A prisão aconteceu no fim da manhã de hoje e a Justiça acatou ao pedido de prisão temporária diante das provas apresentadas pelo inquérito policial. Embora o depoimento oficial tenha durado cerca de duas horas e meia, Diogo optou em não sanar dúvidas questionadas pelos policiais, como a última vez que tinha visto Andriele, e ainda de quem seriam as marcas de sangue deixadas no banco traseiro do veículo.
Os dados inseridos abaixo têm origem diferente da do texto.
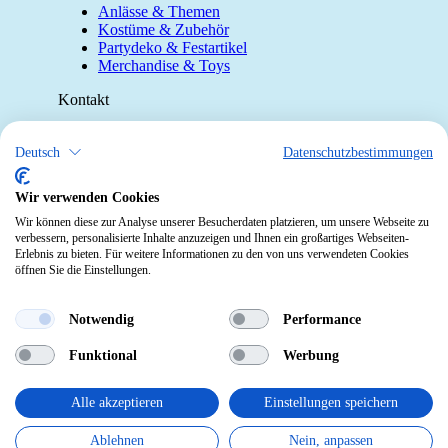
Anlässe & Themen
Kostüme & Zubehör
Partydeko & Festartikel
Merchandise & Toys
Kontakt
Telefon:
0412190091
Deutsch
Datenschutzbestimmungen
Mail:
info@pekabo.ch
Instagram
Wir verwenden Cookies
Social:
Wir können diese zur Analyse unserer Besucherdaten platzieren, um unsere Webseite zu
Pinterest
verbessern, personalisierte Inhalte anzuzeigen und Ihnen ein großartiges Webseiten-
Erlebnis zu bieten. Für weitere Informationen zu den von uns verwendeten Cookies
öffnen Sie die Einstellungen.
Online-Shopping Garantie
Das Schweizer Gütesiegel für Sicherheit
Notwendig
Performance
und Orientierung beim Online-Shopping
Funktional
Werbung
• Swiss Online Garantie •
pekabo.ch GmbH: Der Schweizer Onlineshop für
Alle akzeptieren
Einstellungen speichern
Merchandise, Party- und Fasnachtsartikel und Spielwaren.
Ablehnen
Nein, anpassen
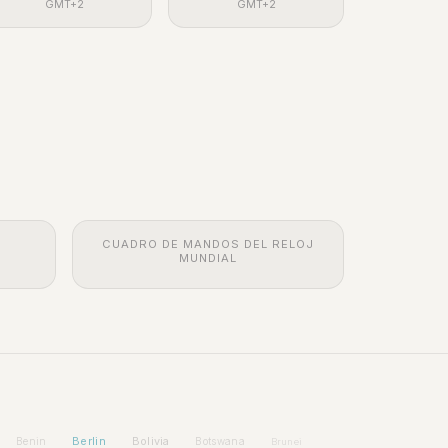
GMT+2
GMT+2
CUADRO DE MANDOS DEL RELOJ
MUNDIAL
Berlin
Bolivia
Benin
Botswana
Brunei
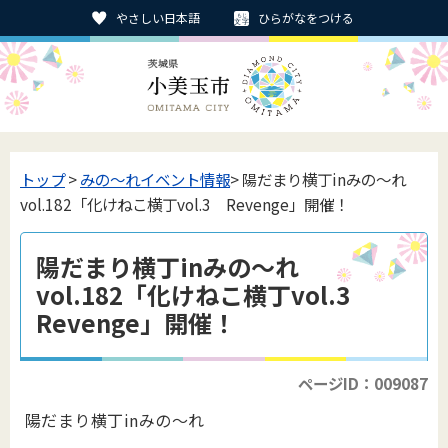
やさしい日本語
ひらがなをつける
トップ
>
みの〜れイベント情報
> 陽だまり横丁inみの～れ
vol.182「化けねこ横丁vol.3 Revenge」開催！
陽だまり横丁inみの～れ
vol.182「化けねこ横丁vol.3
Revenge」開催！
ページID：009087
陽だまり横丁inみの～れ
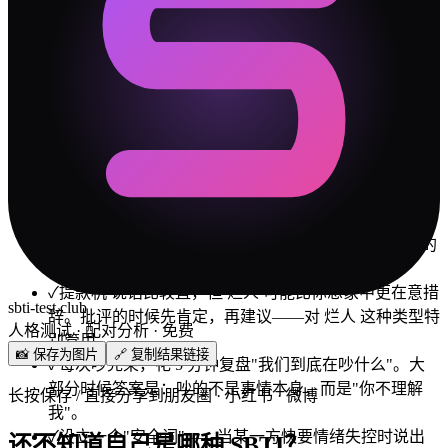
ATM-er 把家里收拾好
SHIT 承诺出门一次
🛡️
冲突解决指南
✓
你们最大的冲突源是「依恋安全感」维度。不是谁对
谁错，是两个人的出厂设置差太远。接受差异是第一
步。
✓
做决定时，一个人靠直觉，一个人靠数据。别催"你怎
么还没想好"，也别嫌"你怎么不过脑子"。给彼此不同的
决策时间。
✓
提款机 说话比较直，但 烂人 可能比你想象中更在意措
sbti-test.club
辞。批评的时候先肯定，再建议——对 烂人 这种类型特
人格测试 · 配对分析 · 免费
别管用。
📸 保存为图片
🔗 复制结果链接
✓
每次吵完架，花 5 分钟复盘"我们到底在吵什么"。大
部分时候答案是：吵的不是事情本身，而是"你不理解
长按保存 / 直接分享到朋友圈 · 小红书 · 微博
我"。
✓
设立一个"安全词"——当某一方快要情绪失控时说出
还不知道自己是哪种 SBTI？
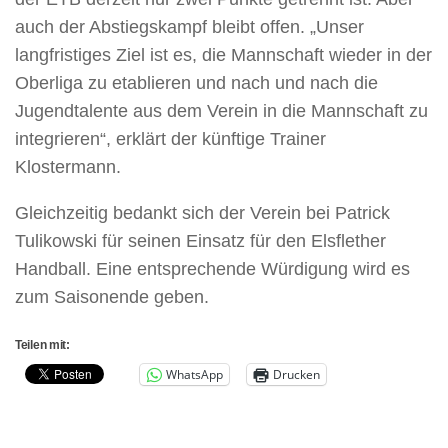
auch der Abstiegskampf bleibt offen. „Unser
langfristiges Ziel ist es, die Mannschaft wieder in der
Oberliga zu etablieren und nach und nach die
Jugendtalente aus dem Verein in die Mannschaft zu
integrieren“, erklärt der künftige Trainer
Klostermann.
Gleichzeitig bedankt sich der Verein bei Patrick
Tulikowski für seinen Einsatz für den Elsflether
Handball. Eine entsprechende Würdigung wird es
zum Saisonende geben.
Teilen mit:
WhatsApp
Drucken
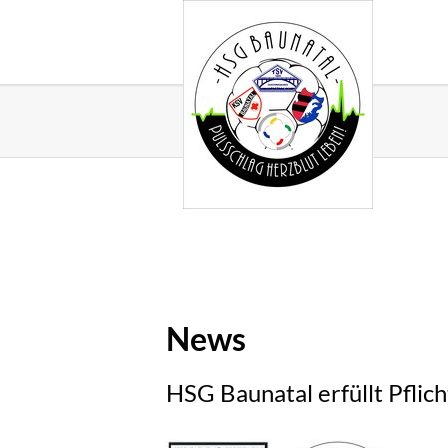
News
HSG Baunatal erfüllt Pflich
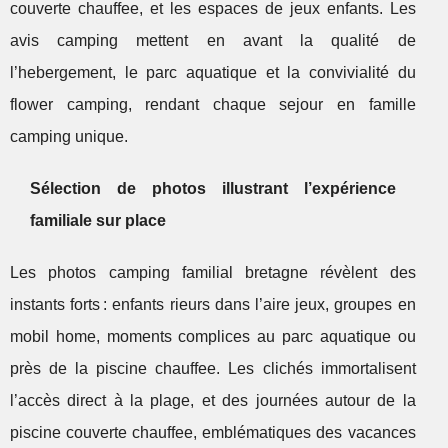
couverte chauffee, et les espaces de jeux enfants. Les
avis camping mettent en avant la qualité de
l’hebergement, le parc aquatique et la convivialité du
flower camping, rendant chaque sejour en famille
camping unique.
Sélection de photos illustrant l’expérience
familiale sur place
Les photos camping familial bretagne révèlent des
instants forts : enfants rieurs dans l’aire jeux, groupes en
mobil home, moments complices au parc aquatique ou
près de la piscine chauffee. Les clichés immortalisent
l’accès direct à la plage, et des journées autour de la
piscine couverte chauffee, emblématiques des vacances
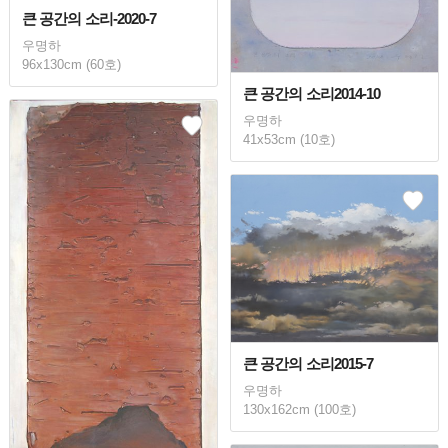
큰 공간의 소리-2020-7
우명하
96x130cm (60호)
큰 공간의 소리2014-10
우명하
41x53cm (10호)
큰 공간의 소리2015-7
우명하
130x162cm (100호)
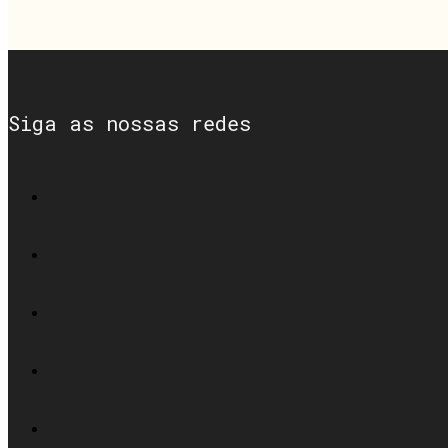
Siga as nossas redes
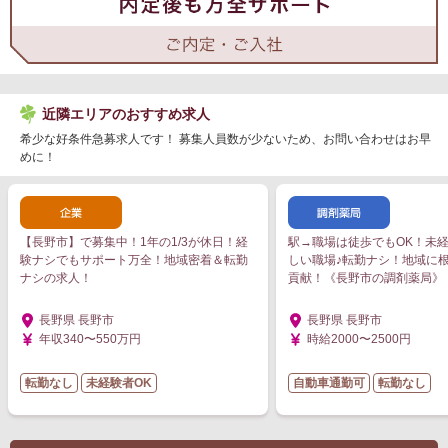
近隣エリアのおすすめ求人
希少な好条件急募求人です！ 募集人員数が少ないため、お問い合わせはお早
めに！
【長野市】で募集中！1年の1/3が休日！経
駅→職場は徒歩でもOK！未
験ナシでもサポート万全！地域密着＆転勤
しい職場♪転勤ナシ！地域に
ナシの求人！
貢献！《長野市の調剤薬局》
長野県 長野市
長野県 長野市
年収340〜550万円
時給2000〜2500円
転勤なし
未経験者OK
自動車通勤可
転勤なし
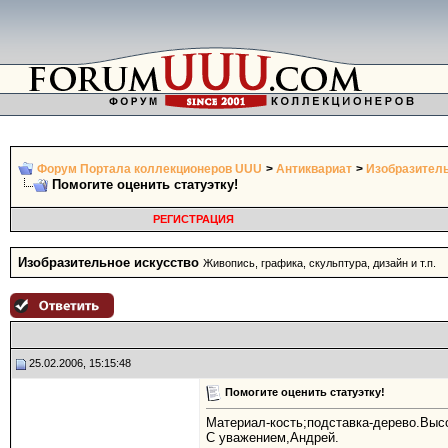
Форум Портала коллекционеров UUU
>
Антиквариат
>
Изобразитель
Помогите оценить статуэтку!
РЕГИСТРАЦИЯ
Изобразительное искусство
Живопись, графика, скульптура, дизайн и т.п.
25.02.2006, 15:15:48
Помогите оценить статуэтку!
Материал-кость;подставка-дерево.Выс
С уважением,Андрей.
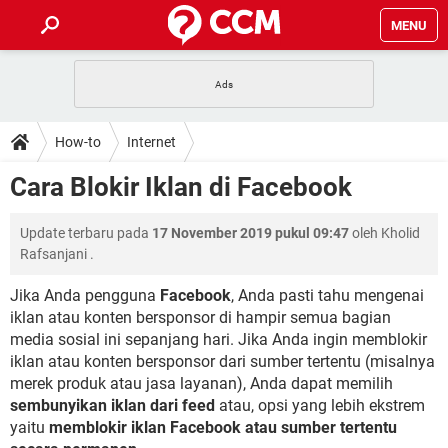
MENU
HALAMAN UTAMA
TIDAK BISA AKSES 192.168.1.1
BERHENTI LANGGANAN NETFLIX
HOW-TO
How-to
Internet
APLIKASI NONTON FILM & SERI
RESET GMAIL
SAFE MODE ANDROID
RESET CLASH OF CLANS
DOWNLOAD
Cara Blokir Iklan di Facebook
BUAT AKUN TIKTOK
APLIKASI VIDEO-CALL
KODE RAHASIA NETFLIX
ADOBE PREMIERE PRO
INSTAGRAM UNTUK PC
FORUM
Update terbaru pada
17 November 2019 pukul 09:47
oleh
Kholid
TEWAS HOLDEM UNTUK IPHONE
Rafsanjani
.
Lupa Password Gmail
WiFi Tidak Berfungsi
ENSIKLOPEDIA
Jika Anda pengguna
Facebook
, Anda pasti tahu mengenai
Reset Akun Facebook yang di-Hack
iklan atau konten bersponsor di hampir semua bagian
Front Office dan Back Office
OOP - Data Enkapsulasi
media sosial ini sepanjang hari. Jika Anda ingin memblokir
Jenis-jenis Network atau Jaringan
iklan atau konten bersponsor dari sumber tertentu (misalnya
merek produk atau jasa layanan), Anda dapat memilih
sembunyikan iklan dari feed
atau, opsi yang lebih ekstrem
yaitu
memblokir iklan Facebook atau sumber tertentu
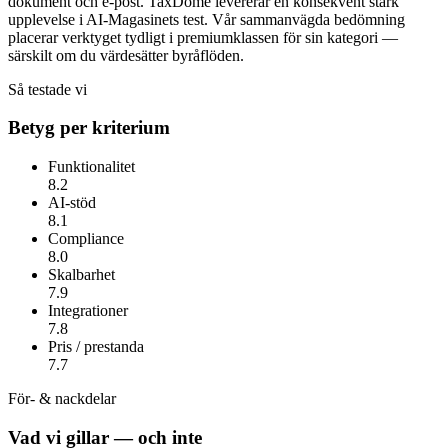
dokument och e-post.
TaxDome
levererar en konsekvent stark
upplevelse i AI-Magasinets test. Vår sammanvägda bedömning
placerar verktyget tydligt i premiumklassen för sin kategori —
särskilt om du värdesätter
byråflöden
.
Så testade vi
Betyg per kriterium
Funktionalitet
8.2
AI-stöd
8.1
Compliance
8.0
Skalbarhet
7.9
Integrationer
7.8
Pris / prestanda
7.7
För- & nackdelar
Vad vi gillar — och inte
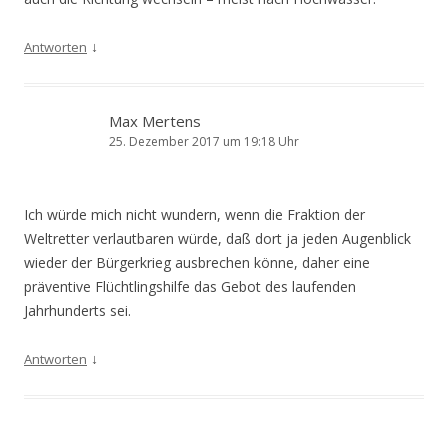
↓
Antworten
Max Mertens
25. Dezember 2017 um 19:18 Uhr
Ich würde mich nicht wundern, wenn die Fraktion der
Weltretter verlautbaren würde, daß dort ja jeden Augenblick
wieder der Bürgerkrieg ausbrechen könne, daher eine
präventive Flüchtlingshilfe das Gebot des laufenden
Jahrhunderts sei.
↓
Antworten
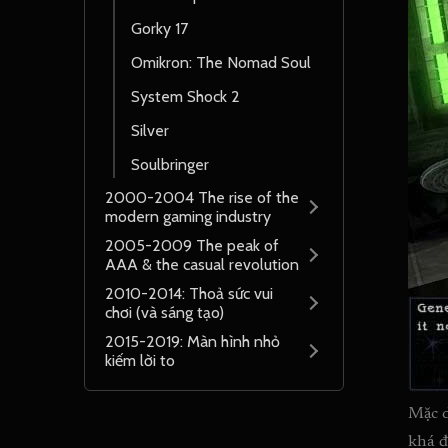
Gorky 17
Omikron: The Nomad Soul
System Shock 2
Silver
Soulbringer
2000-2004 The rise of the
modern gaming industry
2005-2009 The peak of
AAA & the casual revolution
2010-2014: Thoả sức vui
chơi (và sáng tạo)
2015-2019: Màn hình nhỏ
kiếm lời to
Mặc d
khá đ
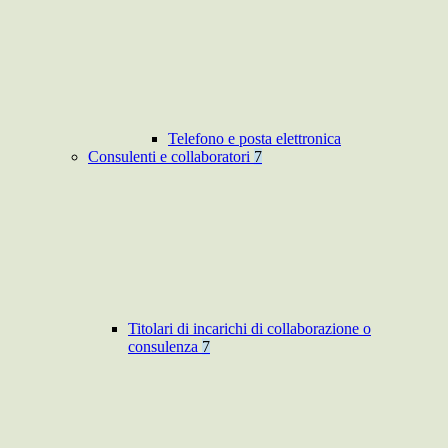
Telefono e posta elettronica
Consulenti e collaboratori
7
Titolari di incarichi di collaborazione o
consulenza
7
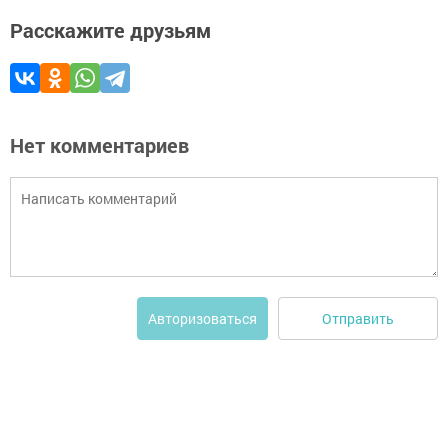
Расскажите друзьям
Нет комментариев
Отправить
Авторизоваться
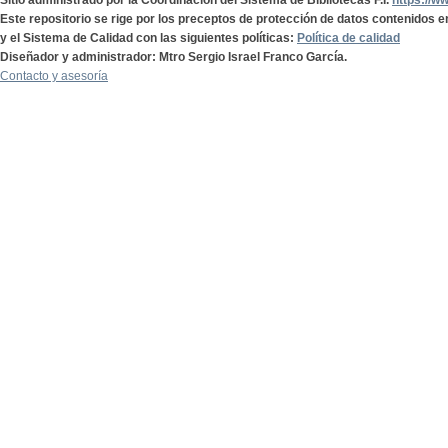
Sitio administrado por la Coordinación del Sistema de Bibliotecas F.I.
https://w
Este repositorio se rige por los preceptos de protección de datos contenidos e
y el Sistema de Calidad con las siguientes políticas:
Política de calidad
Diseñador y administrador: Mtro Sergio Israel Franco García.
Contacto y asesoría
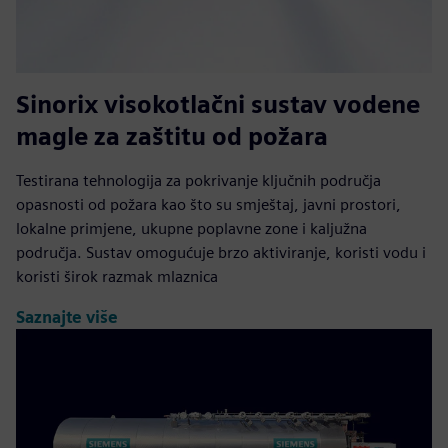
Sinorix visokotlačni sustav vodene
magle za zaštitu od požara
Testirana tehnologija za pokrivanje ključnih područja
opasnosti od požara kao što su smještaj, javni prostori,
lokalne primjene, ukupne poplavne zone i kaljužna
područja. Sustav omogućuje brzo aktiviranje, koristi vodu i
koristi širok razmak mlaznica
Saznajte više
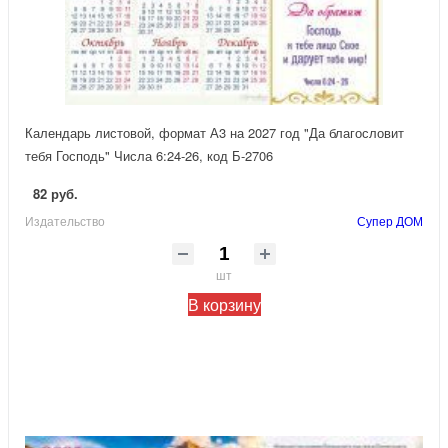
Календарь листовой, формат А3 на 2027 год "Да благословит
тебя Господь" Числа 6:24-26, код Б-2706
82 руб.
Издательство
Супер ДОМ
шт
В корзину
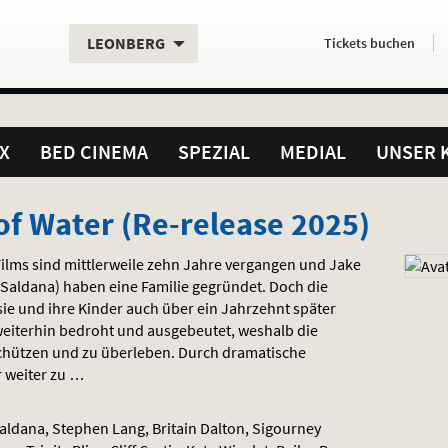
Aktueller
Servicefunktionen
Aktuelles
Hier
.
.
LEONBERG
Tickets
buchen
Standort:
Weitere
Programm:
einfach
Standorte:
online
X
BED CINEMA
SPEZIAL
MEDIAL
UNSER 
of Water (Re-release 2025)
ilms sind mittlerweile zehn Jahre vergangen und Jake
 Saldana) haben eine Familie gegründet. Doch die
ie und ihre Kinder auch über ein Jahrzehnt später
 weiterhin bedroht und ausgebeutet, weshalb die
chützen und zu überleben. Durch dramatische
r weiter zu …
ldana, Stephen Lang, Britain Dalton, Sigourney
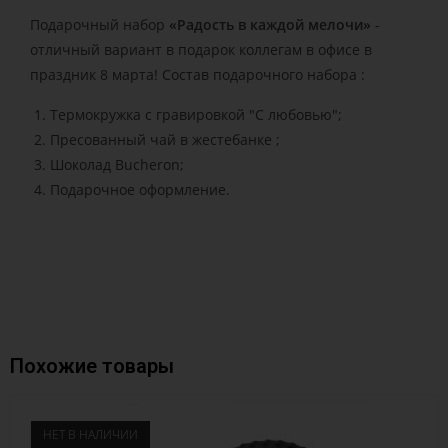
Подарочный набор
«Радость в каждой мелочи»
-
отличный вариант в подарок коллегам в офисе в
праздник 8 марта! Состав подарочного набора :
Термокружка с гравировкой "С любовью";
Пресованный чай в жестебанке ;
Шоколад Bucheron;
Подарочное оформление.
Похожие товары
НЕТ В НАЛИЧИИ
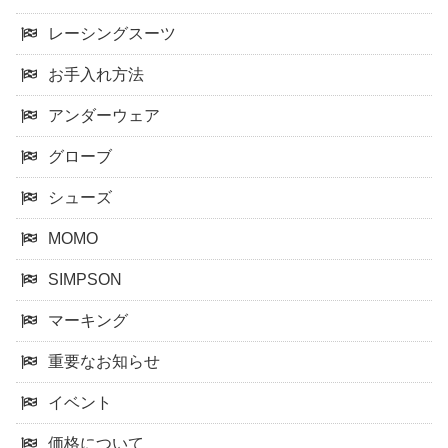
レーシングスーツ
お手入れ方法
アンダーウェア
グローブ
シューズ
MOMO
SIMPSON
マーキング
重要なお知らせ
イベント
価格について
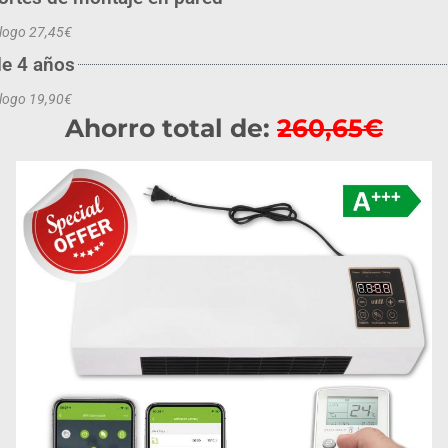
álogo 27,45€
de 4 años
álogo 19,90€
Ahorro total de:
260,65€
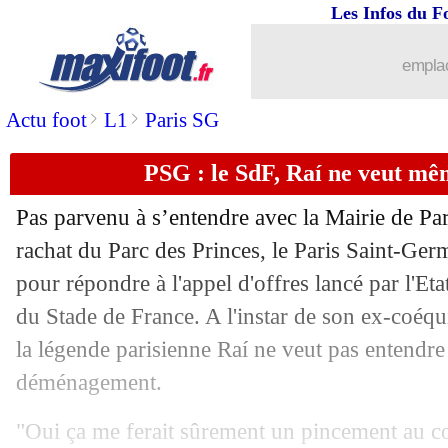
Les Infos du F
01/05
L2
: Sochaux dit adieu à la montée
emplac
01/05
PSG
: le CUP hausse le ton !
>
>
Actu foot
L1
Paris SG
01/05
Nantes
: la mise au point de Komboua
PSG : le SdF, Raí ne veut mê
01/05
Barça
: le tout jeune Yamal va prolon
Pas parvenu à s’entendre avec la Mairie de Par
01/05
PSG
: Soler, une consigne des dirigean
rachat du Parc des Princes, le Paris Saint-Ger
pour répondre à l'appel d'offres lancé par l'Eta
01/05
Brest
: Loïc Rémy en progrès mais...
du Stade de France. A l'instar de son ex-coéqu
la légende parisienne Raí ne veut pas entendre 
01/05
Monaco
: deux coups durs contre Lill
déménagement.
01/05
Real
: nouvelles rassurantes pour Mod
"Oui ça me ferait sûrement un pincement au cœ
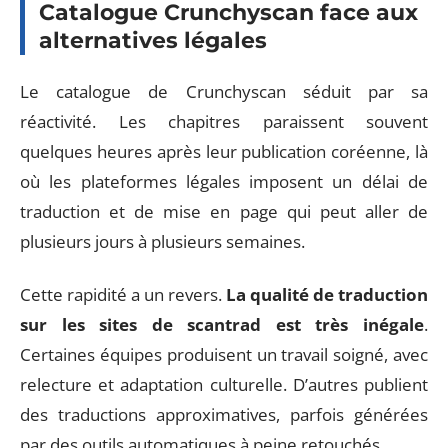
Catalogue Crunchyscan face aux
alternatives légales
Le catalogue de Crunchyscan séduit par sa
réactivité. Les chapitres paraissent souvent
quelques heures après leur publication coréenne, là
où les plateformes légales imposent un délai de
traduction et de mise en page qui peut aller de
plusieurs jours à plusieurs semaines.
Cette rapidité a un revers.
La qualité de traduction
sur les sites de scantrad est très inégale
.
Certaines équipes produisent un travail soigné, avec
relecture et adaptation culturelle. D’autres publient
des traductions approximatives, parfois générées
par des outils automatiques à peine retouchés.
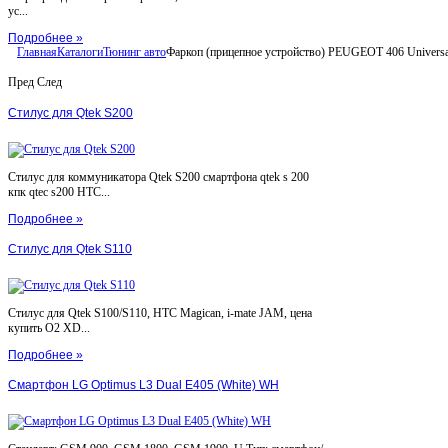
ус...
Подробнее »
Главная
Каталоги
Тюнинг авто
Фаркоп (прицепное устройство) PEUGEOT 406 Universa
Пред
След
Стилус для Qtek S200
Стилус для коммуникатора Qtek S200 смартфона qtek s 200
кпк qtec s200 HTC...
Подробнее »
Стилус для Qtek S110
Стилус для Qtek S100/S110, HTC Magican, i-mate JAM, цена
купить O2 XD...
Подробнее »
Смартфон LG Optimus L3 Dual E405 (White) WH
Depois do interrogatório sem respostas, o policial foi levado para exames e outros procedimentos não confirmados pela polícia. Também, não há informação concreta sobre onde o policial deve permanecer preso, cumprindo a medida judicial. No entanto, há especulações, de que o suspeito pelo sumiço da jovem seja encaminhado ao Complexo Médico Penal, em Pinhais, também na região metropolitana de Curitiba, mais conhecido por ter atendimento diferenciado. A escolha seria em função do internamento dele no Hospital Bom Retiro, local onde estava internado desde quinta-feira (9) retrasada.
Jovem
Andriele segue desparecida desde o dia 8 de maio e as investigações apontam que o soldado é o principal suspeito pelo sumiço da jovem. Parte do inquérito relata marcas de sangue no banco traseiro do carro do policial, um Fiat Marea, apreendido pela polícia. Imagens de câmeras de segurança também foram anexadas ao caso.
A família da jovem alega que Diogo não aceitava o fim do casamento e ameaçava a jovem. A estudante, moradora de Colombo, trabalha em uma loja de roupas durante o dia e faz faculdade em Curitiba à noite. O paradeiro dela ainda é desconhecido pela polícia.